I don’t believe in the merits of constant motion, as one needs to settle into oneself in order to exist, set down roots, and build a home. Yet I do love travel. I adore running. And I think that with the right amount of balance, and of course, attention to limbs and feet and the weather, it is possible to keep running without escaping from something.

There is something profoundly amazing about moving under one’s own strength, one stride after another across sidewalks, roads, bridges, and down bike lanes, watching just a little bit ahead to ensure smooth passage over debris or feet. Tripping over can prove disastrous; I have been injured before, and I had to made an urgent care visit because I crashed and landed my finger, cell phone protected underneath. My pinky was turned into something better suited to Halloween than a 3-mile run. The horror came with the blood, and the shock set in with the terror that something bad had happened and I couldn’t fix it myself.
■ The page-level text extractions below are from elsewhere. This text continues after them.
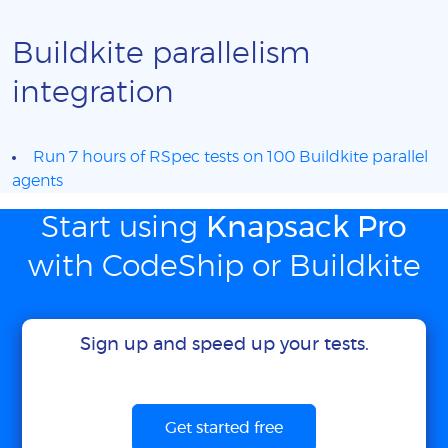
Buildkite parallelism
integration
Run 7 hours of RSpec tests on 100 Buildkite parallel
agents
Start using
Knapsack Pro
with CodeShip or Buildkite
Sign up and speed up your tests.
Get started free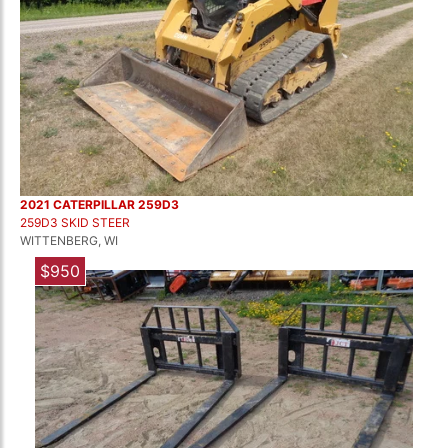
2021 CATERPILLAR 259D3
259D3 SKID STEER
WITTENBERG, WI
$950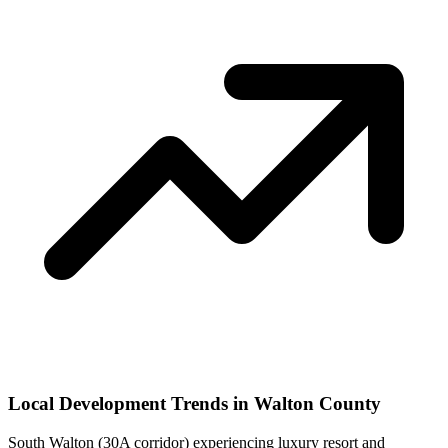
Local Development Trends in Walton County
South Walton (30A corridor) experiencing luxury resort and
They’ll give you the “good” drugs for that, but I’m the kind of person who would rather be sentient than medicated, although numbing the pain is, at times, necessary for survival and presence. Vicodin does nothing for me. Why blur the edges of an experience, only to still feel the throb and the ache and the fear of an injury?

Yet despite the fall, and the following time away from running, and the wrong shoes I picked out for a while – I was told I had “the wrong” biomechanics to be a runner (note: I never went back to that doctor) – I started again. First, it was really kind of shit jogging, to be honest. I could blame the humidity, the recent trauma, the old shoes, and the fear of an old injury coming back to cause some serious, irreparable problems. Then I started running further, shuffling most of the time, but it was a bit quicker than walking alone.
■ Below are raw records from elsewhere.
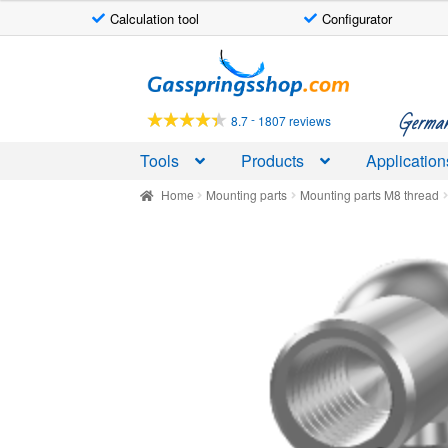
Calculation tool
Configurator
Skip
Skip
to
to
navigation
content
German-
-
8.7
1807 reviews
Tools
Products
Application
Home
Mounting parts
Mounting parts M8 thread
One day, I chose to simply run.

The next, I sprinted – in intervals, mind you – but my legs finally felt like they were moving correctly, fully extended, stretched out.

It’s taken a long time, and I never thought it would happen again, but I ran six and a half miles. I’m thinking about a half marathon – the first of many. And I don’t know how it’s going to feel, but I know that I will be able to keep running, breathing, moving, and existing.